Filmde Senegal göçmeni bir ailenin çocuğu olan ve bu yaşa kadar annesiz büyümüş 12 yaşındaki Momo’nun İtalya’nın Bari kentinde beraber yaşadığı Madame Rosa (Sophia Loren) ile çarpıcı hikayesi anlatılıyor. Momo hırçın, uyuşturucu satarak para kazanan, pek arkadaşı olmayan bir çocuk. Hayat kadınlarının çocuklarına para karşılığı evini açan ve kendisi de eski bir hayat kadını olan Madame Rosa’ya kendisini evlat edinmiş doktor tarafından bırakılıyor ve iki aylık sürenin sonunda aralarında derin bir bağ oluşuyor.
Momo, hayatındaki sevgi ve şefkat eksikliğini, gece rüyalarına giren aslanla olan sevecen diyaloğuyla gidermeye çalışırken, Madame Rosa Auschwitz toplama kampında geçirdiği döneme dair hatıraları ile ölüm-yaşam arasında bir hayat sürüyor. Momo, göremediği sevgiyi yansıtmak konusunda da cömert değil, beraber kaldığı oda arkadaşı evden ayrılıp annesinin yanına dönüyorken üzüntüsünü dile getirmek yerine bu duyguyu reddedip oda arkadaşını incitecek şekilde vedalaşıyor.
Filmin sonuna ilerlerken ise Madame Rosa ve Momo’nun ilişkilerinde gelişen sevgi ve şefkat duygusu Momo’nun daha önce göstermediği fedakarlığı, sevecenliği ve değişimi beraberinde getiriyor. Kendisine inanan ve onun için çabalayan birini gördüğü için Momo ilk kez kalbini açıp içindeki sevecenliği paylaşıyor, kötü alışkanlıkları bırakıp kendisi için yeni bir hayat yolculuğu seçiyor. Filmin sonunda çalan Laura Pausini’nin “Io Si” şarkı sözleri de pek çoğumuzun hayatta duymak istediği güç veren ifadelerle dolu.

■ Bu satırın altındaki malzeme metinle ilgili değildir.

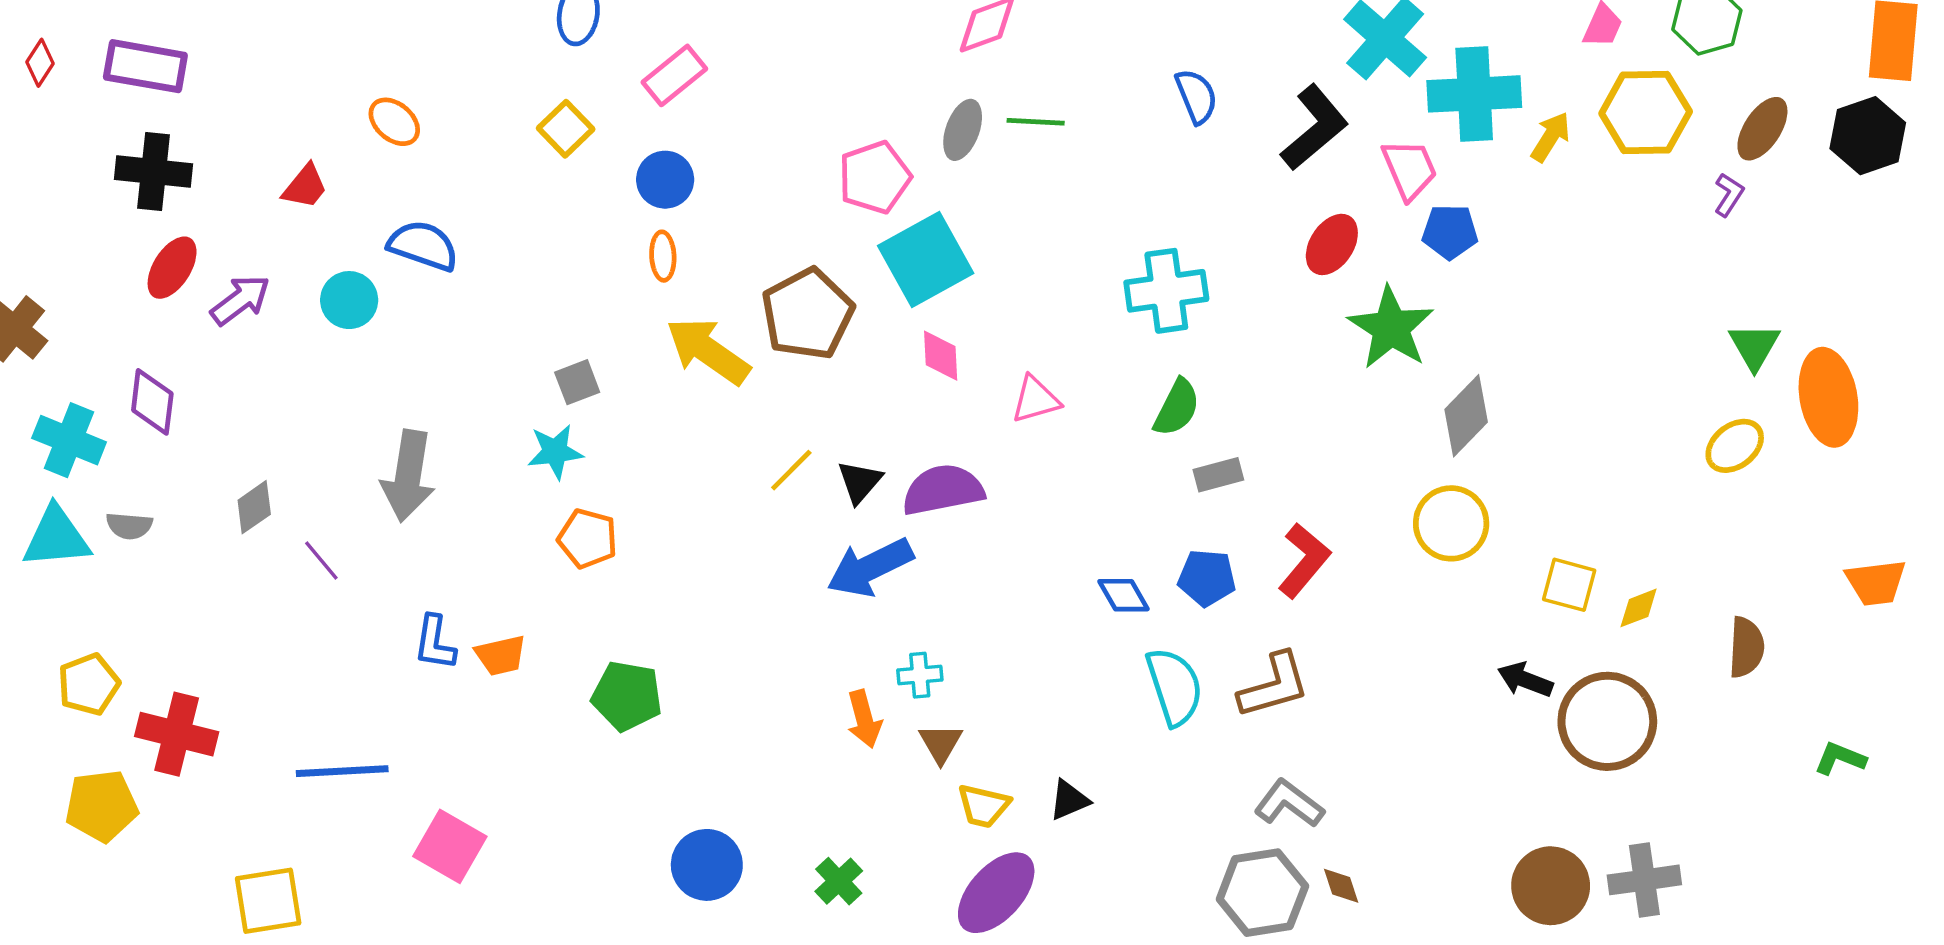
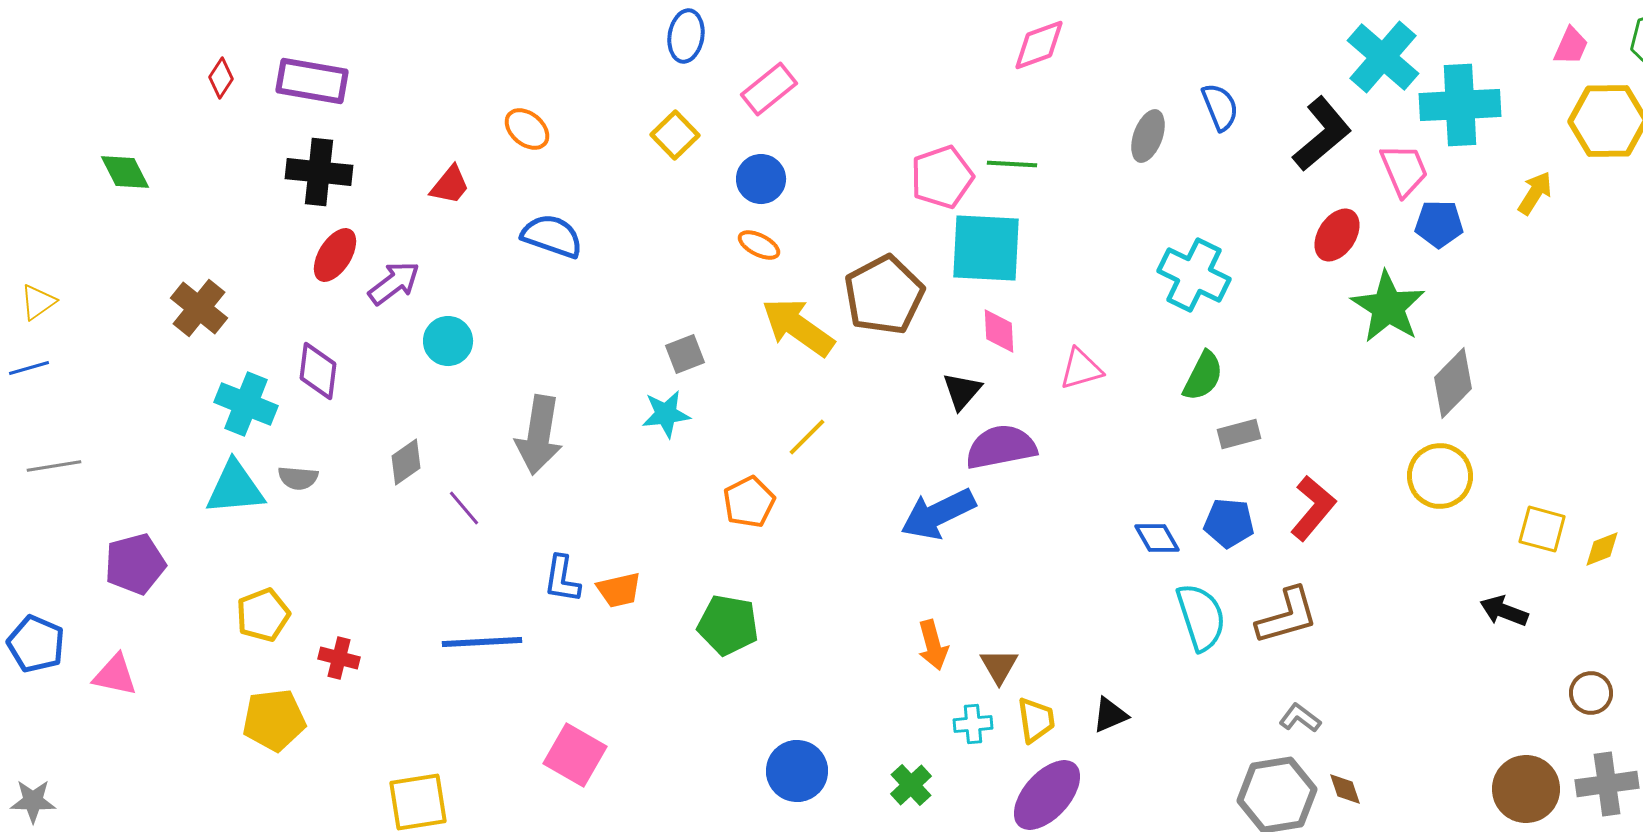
green line: (1036, 122) -> (1012, 164), moved
gray ellipse: (963, 130) -> (1148, 136), moved
yellow arrow: (1551, 137) -> (1535, 193), moved
orange ellipse: (663, 256) -> (759, 245), turned -60
cyan square: (926, 260) -> (986, 248), turned 32
cyan cross: (1166, 291) -> (1194, 275), turned 34
cyan circle: (349, 300) -> (448, 341), moved
yellow line: (791, 470) -> (807, 437), moved
black triangle: (860, 482) -> (962, 391), moved
orange pentagon: (588, 538) -> (749, 502), moved, turned 30
cyan cross: (920, 675) -> (973, 724), moved
brown circle: (1607, 721) -> (1591, 693), moved, size x0.5
red cross: (177, 734) -> (339, 658), size x0.6
blue line: (342, 771) -> (482, 642), moved
gray L-shape: (1289, 804) -> (1300, 718), size x0.7
yellow trapezoid: (983, 806) -> (1036, 720), turned -111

Söyleyecek sözün bittiğinde
Ben buradayım
Belki sana gereken yalnızca bu iki kelime Ben buradayım
Hayatta kalmayı öğrenirken
Ve imkansızlığı kabullenirken
Kimse sana inanmazsa
Ben inanırım
Bilemem kaderinin ne getireceğini
Ama eğer istersen
Beni yanında istersen Ben buradayım
Kimse sesini duymazsa Ben duyarım
Yolunu kaybettiğinde
Ben buradayım
Kaçarsan ya da gardını alırsan Ben buradayım
Görünmez olmak ölmekten beter hale geldiğinde Kimse seni görmediğinde
Ben görürüm
Ölümden beter hale geldiğinde
Bilemem kaderin ne getireceğini Ama eğer istersen
Beni yanında istersen
Ben buradayım
Bir şeye başlarken başarısız olacağınıza dair bir inanç engeline takılıyor ve adım atamıyorsanız, belki de altında yatan kök sebep şefkat duygusunun hayatınızdaki eksikliğidir. Şarkının sözlerini gözlerinizi kapatıp kendinizi kucaklayarak tekrar etmek belki size de iyi gelebilir. İdeallerinize ulaşacağınız yolun ışıkları içinizde hiç sönmesin, inanç ve şefkat dolu bir gelecek yanı başınızda olsun.